4. Concentration by government and its agents on only one of those public goods-biodiversity-and neglect of the others for some years now, has skewed the grazing regime to such an extent that hill farmers generally and commoners in particular are having to review their own operations and plans very carefully, and indulge new business initiatives.

5. Which leads to our clear and strongest support for No 6 in the summary of Recommendations on p. 21 of the report: ‘securing the future for hill farmers’. The huge risk at this moment is that the next generation, develops the present forced initiatives to the extent that the need to graze the open moorland as part of the business is extinguished. The farmstead would still be occupied so there would be no alternative base from which to start any new grazing management system. Moreover, the historic skills base involved in the existing system of stock management and burning regimes would be lost.

6. Without grazing, moorland becomes impenetrable to people and stock and scrub invades. Transpiration of moisture increases and thus water held and peat (the carbon store) diminish. The surface heritage becomes invisible, walking and riding cease and even the view is impeded.

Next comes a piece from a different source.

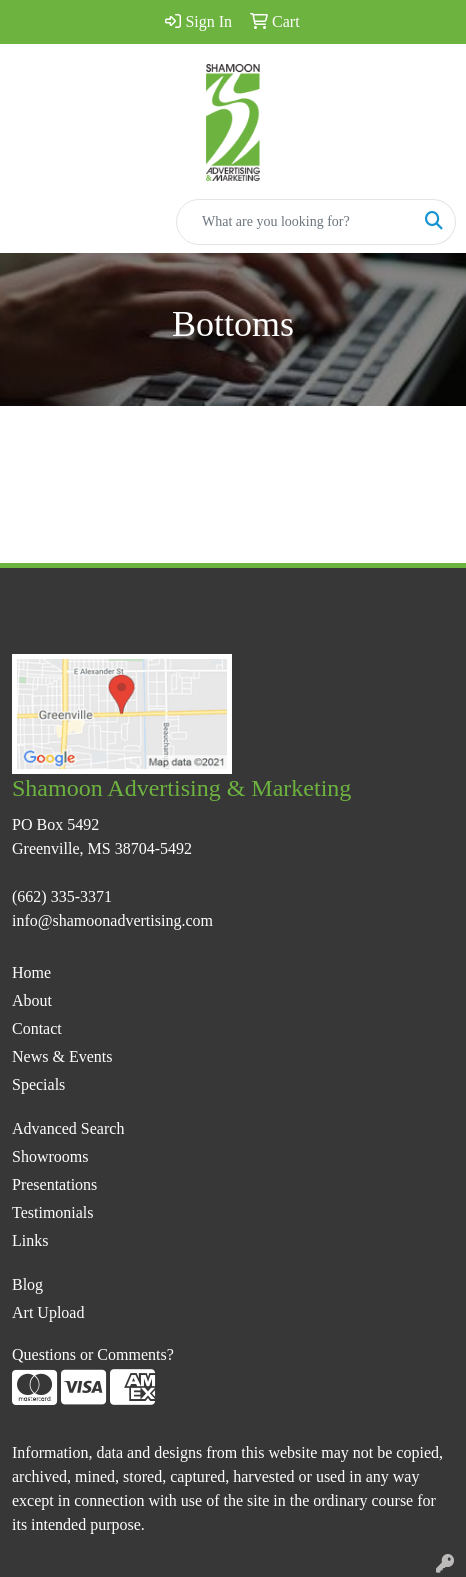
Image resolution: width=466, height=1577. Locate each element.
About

7. We inevitably also strongly support the need for recognition of regional flexibility in this whole area of policy making. Grazing formulae constructed in NE England just do not work in SW hills. The climate, and thus the growing season, is very different. Cattle play a vital role in managing moorland in the SW, and the combination of cattle, sheep and ponies’ grazing is critical to sustaining the mosaic of vegetation which provides those 9 public benefits.